How to Avoid Common Traps in Plastic Granulators?
- July 31, 2024
- 0
Granulation has emerged to be one of the most vital steps in the manufacturing process. Regrinding is considered to be an evil in many industrial units.
However, plastic granulators and grinders are used as a cost-saving method and efficient marketing opportunity. This is so because industries nowadays are focusing on the production of those materials that are recyclable and appropriately match the enhanced standards of consumer expectations.

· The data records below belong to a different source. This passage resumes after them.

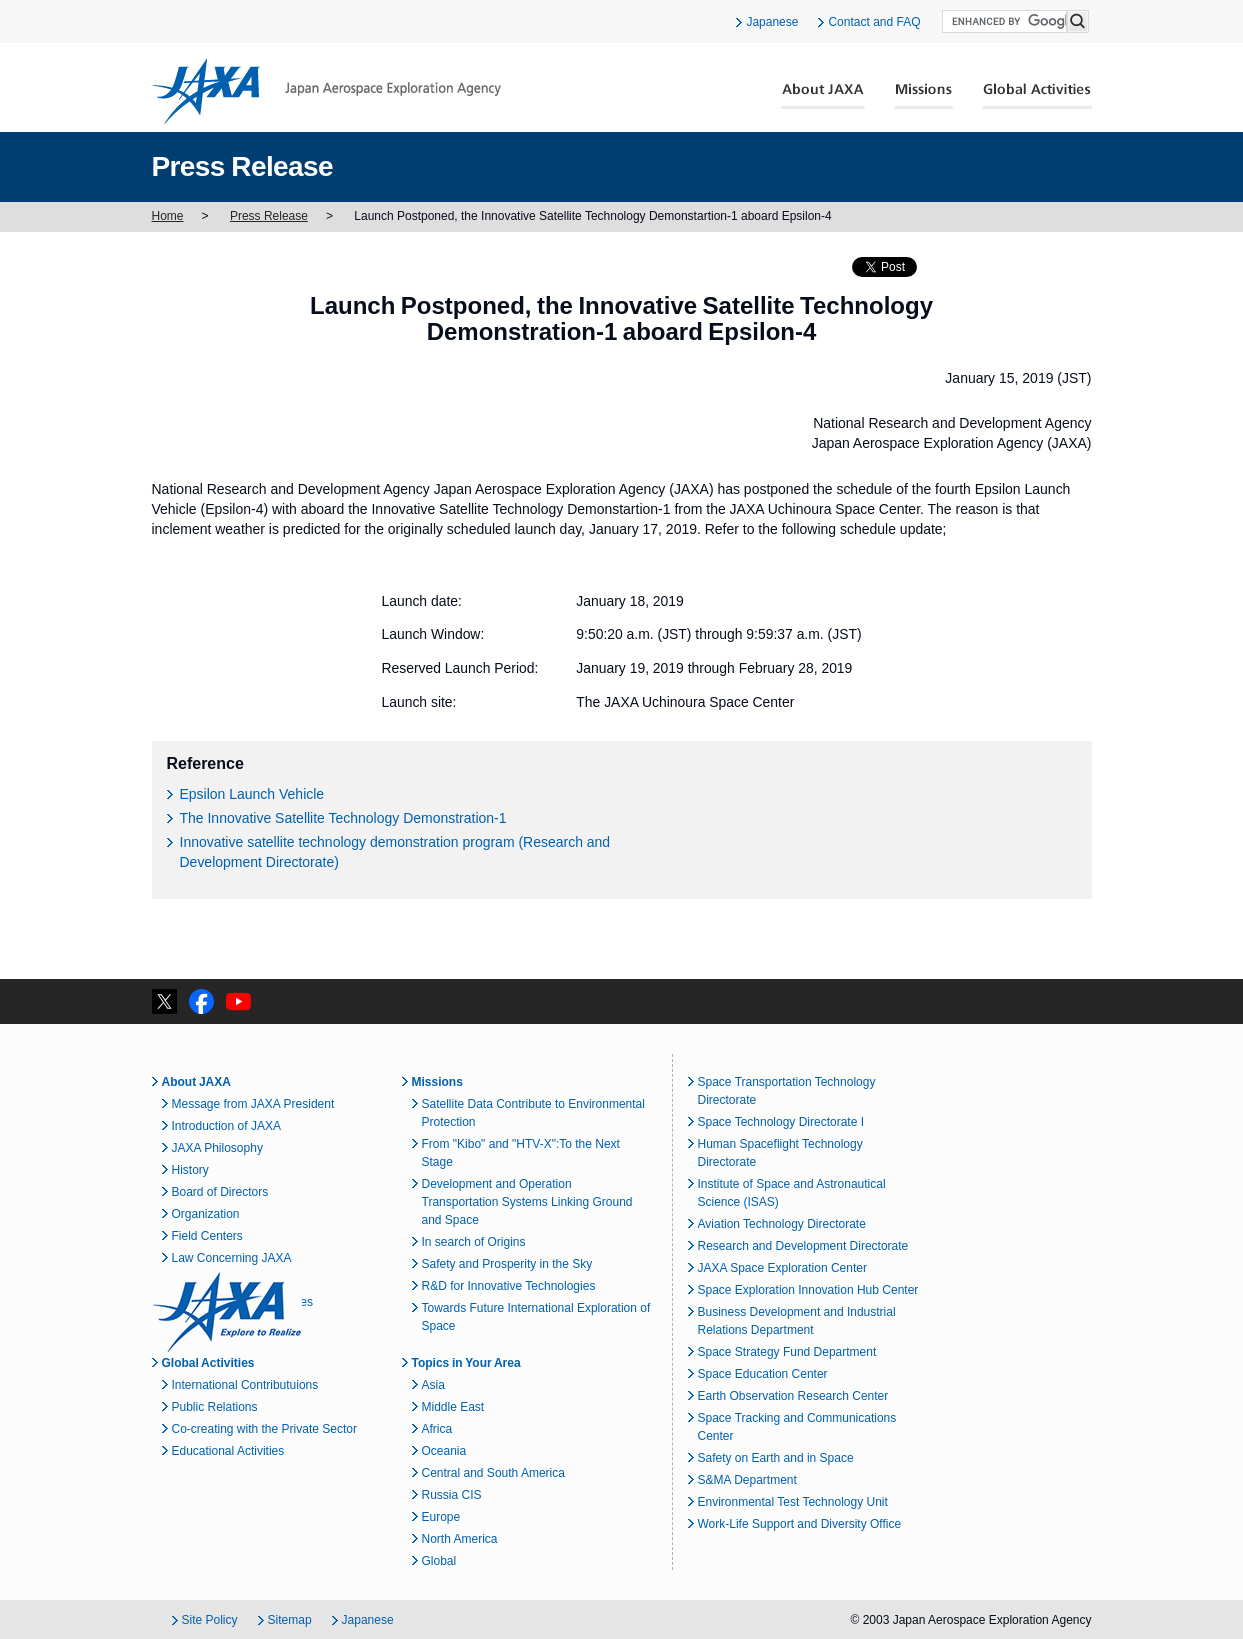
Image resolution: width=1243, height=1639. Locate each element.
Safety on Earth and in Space (776, 1458)
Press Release (269, 216)
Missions (924, 96)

The reduced energy consumption and increased automation levels are cost-effective solutions provided by the improved cutting technology. It has further affected the grinders’ regrind quality, production rates, and machine designs.
Read below some common traps that should be avoided when working with grinders and plastic granulators.
1. Unsuitability of the Granulators with the Assigned Task:
For an effective granulation process, it is important to consider the plastic granulators’ horsepower and throat size. Before the product is ingested on the rotors, it is made to bounce through the cutting chambers for prolonged periods.
This lowers the poor regrinding quality of the plant. Furthermore, the granulators should aptly configure the task’s requirements to cut the material effectively. Not doing so results in high energy consumption levels, lowered capacities, and wear and tear.
2. Maintain the Granulators:
Often maintenance of the granulators after the cutting process is mostly ignored. This is so because their care requires a lot of time. Poor care and inadequate cleaning procedures tend to degrade the quality, leading to hefty fines and dust in various chambers of the granulators.
The main reasons for dusty chambers are the dullness of the gapped knives. Certainly fine, sharp blades will efficiently cut the scrap, absorbing less heat. Further sharp edges of the plastic granulators yield high throughput and finer cuts without any wear and tear.
3. Avoid Granulators with Poor Knife Designs:
Other problems with plastic granulators are knives with no scissors and inadequate optimization of blades. These problems generally lead to dust and fine granular contents, resulting in wear and tear.
Therefore, granulators with adjustable knives should be chosen. These flexible rotating knives can be bolted with rotors, kept sharp, and properly gapped. Adaptable cassette knives are the modern featured knives found in newly manufactured plastic granulators. They allow the knives to gap independently along the chambers, allowing for a minimum amount of material to ground off in the knives.
4. Avoid Over-Feeding the Granulators:
Over-feeding of the granulators tends to lessen the overall productivity. The resultant decrease in air flow leads to lesser evacuation of the machine design and the chambers of the granulators. A further collection of the materials over the knives adversely affects them, reducing their operating life and jams.
Moreover, in extreme cases, overfeeding maximizes the load capacities,, which ceases the overall working of the plastic granulators.